The history of modern childhood and its associated emotional formations is a global story, shaped by imperialism, transnational networks, circuits of consumer culture, mass migration, and war. Yet most histories of childhood and the emotions focus on single national contexts, an approach that can obscure or fail to take into account important patterns, similarities, connections and points of difference. Wherever they lived, young people both shaped and were shaped by processes, events and exchanges that crossed cultural, national and imperial boundaries.
When as historians of childhood and the emotions we begin to take this seriously, we are bound to ask new questions as well as to revise and reframe old ones. In what ways, for example, did childhood become a means of forging emotional communities predicated on race, gender, religion and nationality in various contexts? How universal was the imagined child whose emotional, physical and spiritual well-being and development motivated reform efforts around the world during the late nineteenth and twentieth centuries? How did childhood – and the emotional practices related to it – figure in the construction of social hierarchies?
Rather than providing ultimate answers to questions such as these, our chapter introduces two new analytical concepts to help us do global emotional histories of childhood: emotional formations and emotional frontiers.

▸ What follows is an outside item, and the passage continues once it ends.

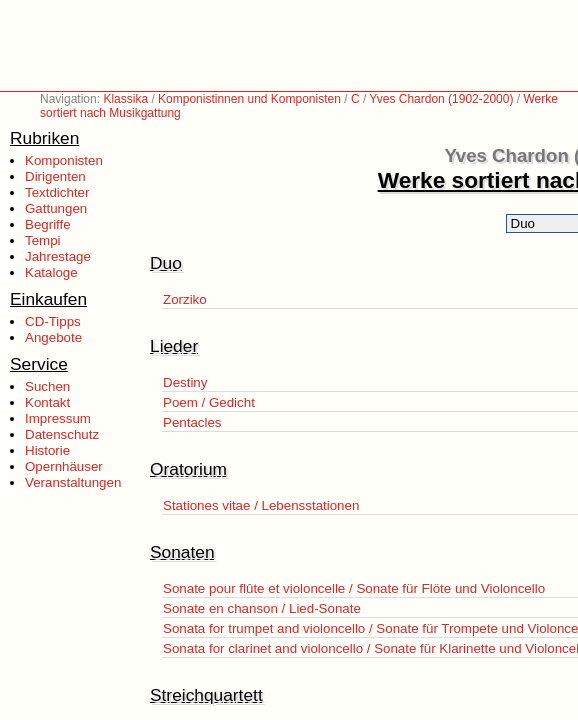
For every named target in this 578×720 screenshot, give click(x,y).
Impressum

An emotional formation refers simultaneously to a pattern and a process, both of which are of equal importance. On the one hand, an emotional formation is a set of emotional structures ordered in a particular pattern. Such a configuration exists at an overarching societal, national or even regional level, and the boundaries between emotional formations may be either murky or clear. On the other hand, an emotional formation only exists through the reiterated everyday emotional practices of individuals and collectives. Therefore, it is also a process that depends on each individual learning the imparted codes of feeling. The concept thus signals forcefully that emotion structures are never fixed, but rather are continually consolidated or altered as individuals acquire and seek to align themselves with – or contest – given hierarchies of emotion.
By examining the emotions of children and youth in a global-historical framework, we have found that many children share the experience of having to traverse various emotional frontiers and that, compared with adults, they are especially charged with such a role. An emotional frontier is a boundary between different emotional formations. It may be encountered in various ways, from a minor misunderstanding to a seemingly insurmountable conflict. In encounters between people raised in different emotional formations, emotional frontiers are likely to be particularly difficult to traverse.
Our chapter and the book as a whole provide numerous examples of patterns, processes, and experiences that might fruitfully be understood as emotional formations and emotional frontiers. Our hope and ambition is that this will help stimulate new kinds of genuinely global emotional histories of childhood.